### WORK ORDER:
Return every entry below exactly as written, minus the pictures.

### SOURCE INFORMATION:
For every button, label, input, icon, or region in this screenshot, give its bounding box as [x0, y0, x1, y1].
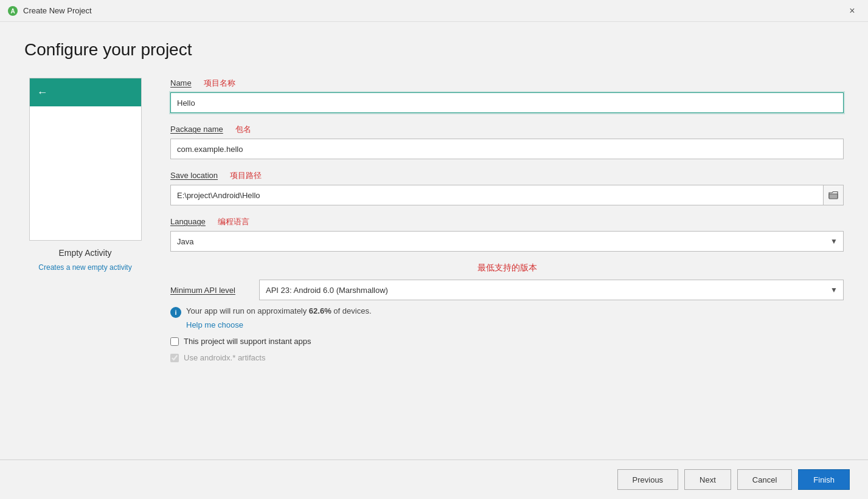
save-annotation: 项目路径 [230, 170, 262, 181]
package-input[interactable] [170, 139, 844, 159]
min-api-select[interactable]: API 16: Android 4.1 (Jelly Bean) API 17:… [259, 280, 844, 300]
package-annotation: 包名 [235, 124, 251, 135]
finish-button[interactable]: Finish [798, 469, 850, 490]
info-icon: i [170, 307, 181, 318]
language-select-wrapper: Java Kotlin ▼ [170, 231, 844, 252]
main-body: ← Empty Activity Creates a new empty act… [24, 78, 844, 459]
close-button[interactable]: × [844, 4, 861, 18]
save-label: Save location [170, 171, 218, 180]
instant-apps-label[interactable]: This project will support instant apps [184, 337, 311, 346]
save-input-group [170, 185, 844, 205]
help-me-choose-link[interactable]: Help me choose [186, 320, 844, 329]
page-title: Configure your project [24, 40, 844, 60]
right-panel: Name 项目名称 Package name 包名 Save [170, 78, 844, 459]
save-location-row: Save location 项目路径 [170, 170, 844, 205]
previous-button[interactable]: Previous [617, 469, 679, 490]
preview-header: ← [30, 78, 141, 106]
info-text: Your app will run on approximately 62.6%… [186, 306, 372, 315]
instant-apps-checkbox[interactable] [170, 337, 179, 346]
preview-body [30, 106, 141, 240]
info-text-after: of devices. [332, 306, 372, 315]
window-title: Create New Project [23, 6, 92, 15]
name-label: Name [170, 78, 192, 88]
package-field-row: Package name 包名 [170, 124, 844, 159]
language-label: Language [170, 217, 206, 226]
info-row: i Your app will run on approximately 62.… [170, 306, 844, 318]
language-annotation: 编程语言 [218, 216, 249, 227]
content-area: Configure your project ← Empty Activity … [0, 22, 868, 459]
info-percent: 62.6% [309, 306, 332, 315]
window: A Create New Project × Configure your pr… [0, 0, 868, 499]
language-field-row: Language 编程语言 Java Kotlin ▼ [170, 216, 844, 252]
language-select[interactable]: Java Kotlin [170, 231, 844, 252]
androidx-row: Use androidx.* artifacts [170, 353, 844, 362]
svg-text:A: A [10, 8, 15, 15]
title-bar-left: A Create New Project [7, 5, 92, 16]
name-label-row: Name 项目名称 [170, 78, 844, 89]
instant-apps-row: This project will support instant apps [170, 337, 844, 346]
name-input[interactable] [170, 92, 844, 113]
info-text-before: Your app will run on approximately [186, 306, 309, 315]
min-api-row: Minimum API level API 16: Android 4.1 (J… [170, 280, 844, 300]
next-button[interactable]: Next [684, 469, 731, 490]
activity-preview: ← [29, 78, 142, 241]
androidx-checkbox [170, 354, 179, 362]
min-api-section-label: 最低支持的版本 [170, 263, 844, 274]
androidx-label: Use androidx.* artifacts [184, 353, 265, 362]
name-field-row: Name 项目名称 [170, 78, 844, 113]
package-label-row: Package name 包名 [170, 124, 844, 135]
back-arrow-icon: ← [37, 86, 48, 99]
cancel-button[interactable]: Cancel [737, 469, 792, 490]
package-label: Package name [170, 125, 223, 134]
left-panel: ← Empty Activity Creates a new empty act… [24, 78, 146, 459]
activity-desc-label: Creates a new empty activity [38, 263, 131, 273]
activity-name-label: Empty Activity [58, 248, 111, 258]
save-label-row: Save location 项目路径 [170, 170, 844, 181]
min-api-select-wrapper: API 16: Android 4.1 (Jelly Bean) API 17:… [259, 280, 844, 300]
title-bar: A Create New Project × [0, 0, 868, 22]
folder-icon [828, 191, 838, 199]
name-annotation: 项目名称 [204, 78, 235, 89]
app-icon: A [7, 5, 18, 16]
language-label-row: Language 编程语言 [170, 216, 844, 227]
footer: Previous Next Cancel Finish [0, 459, 868, 499]
save-location-input[interactable] [170, 185, 823, 205]
browse-button[interactable] [823, 185, 844, 205]
min-api-label: Minimum API level [170, 286, 249, 295]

### REPLY:
For every button, label, input, icon, or region in this screenshot, give its bounding box as [x0, y0, x1, y1].
save-annotation: 项目路径 [230, 170, 262, 181]
package-input[interactable] [170, 139, 844, 159]
min-api-select[interactable]: API 16: Android 4.1 (Jelly Bean) API 17:… [259, 280, 844, 300]
package-annotation: 包名 [235, 124, 251, 135]
finish-button[interactable]: Finish [798, 469, 850, 490]
info-icon: i [170, 307, 181, 318]
language-select-wrapper: Java Kotlin ▼ [170, 231, 844, 252]
main-body: ← Empty Activity Creates a new empty act… [24, 78, 844, 459]
close-button[interactable]: × [844, 4, 861, 18]
save-label: Save location [170, 171, 218, 180]
instant-apps-label[interactable]: This project will support instant apps [184, 337, 311, 346]
save-input-group [170, 185, 844, 205]
help-me-choose-link[interactable]: Help me choose [186, 320, 844, 329]
page-title: Configure your project [24, 40, 844, 60]
right-panel: Name 项目名称 Package name 包名 Save [170, 78, 844, 459]
save-location-row: Save location 项目路径 [170, 170, 844, 205]
previous-button[interactable]: Previous [617, 469, 679, 490]
preview-header: ← [30, 78, 141, 106]
info-text: Your app will run on approximately 62.6%… [186, 306, 372, 315]
instant-apps-checkbox[interactable] [170, 337, 179, 346]
preview-body [30, 106, 141, 240]
info-text-after: of devices. [332, 306, 372, 315]
window-title: Create New Project [23, 6, 92, 15]
name-label: Name [170, 78, 192, 88]
package-field-row: Package name 包名 [170, 124, 844, 159]
language-label: Language [170, 217, 206, 226]
info-row: i Your app will run on approximately 62.… [170, 306, 844, 318]
language-annotation: 编程语言 [218, 216, 249, 227]
content-area: Configure your project ← Empty Activity … [0, 22, 868, 459]
info-percent: 62.6% [309, 306, 332, 315]
window: A Create New Project × Configure your pr… [0, 0, 868, 499]
language-field-row: Language 编程语言 Java Kotlin ▼ [170, 216, 844, 252]
language-select[interactable]: Java Kotlin [170, 231, 844, 252]
androidx-row: Use androidx.* artifacts [170, 353, 844, 362]
svg-text:A: A [10, 8, 15, 15]
title-bar-left: A Create New Project [7, 5, 92, 16]
name-label-row: Name 项目名称 [170, 78, 844, 89]
instant-apps-row: This project will support instant apps [170, 337, 844, 346]
name-input[interactable] [170, 92, 844, 113]
info-text-before: Your app will run on approximately [186, 306, 309, 315]
min-api-row: Minimum API level API 16: Android 4.1 (J… [170, 280, 844, 300]
next-button[interactable]: Next [684, 469, 731, 490]
activity-preview: ← [29, 78, 142, 241]
androidx-checkbox [170, 354, 179, 362]
min-api-section-label: 最低支持的版本 [170, 263, 844, 274]
androidx-label: Use androidx.* artifacts [184, 353, 265, 362]
name-field-row: Name 项目名称 [170, 78, 844, 113]
package-label-row: Package name 包名 [170, 124, 844, 135]
back-arrow-icon: ← [37, 86, 48, 99]
cancel-button[interactable]: Cancel [737, 469, 792, 490]
package-label: Package name [170, 125, 223, 134]
left-panel: ← Empty Activity Creates a new empty act… [24, 78, 146, 459]
activity-desc-label: Creates a new empty activity [38, 263, 131, 273]
activity-name-label: Empty Activity [58, 248, 111, 258]
save-label-row: Save location 项目路径 [170, 170, 844, 181]
min-api-select-wrapper: API 16: Android 4.1 (Jelly Bean) API 17:… [259, 280, 844, 300]
title-bar: A Create New Project × [0, 0, 868, 22]
folder-icon [828, 191, 838, 199]
name-annotation: 项目名称 [204, 78, 235, 89]
app-icon: A [7, 5, 18, 16]
language-label-row: Language 编程语言 [170, 216, 844, 227]
footer: Previous Next Cancel Finish [0, 459, 868, 499]
save-location-input[interactable] [170, 185, 823, 205]
browse-button[interactable] [823, 185, 844, 205]
min-api-label: Minimum API level [170, 286, 249, 295]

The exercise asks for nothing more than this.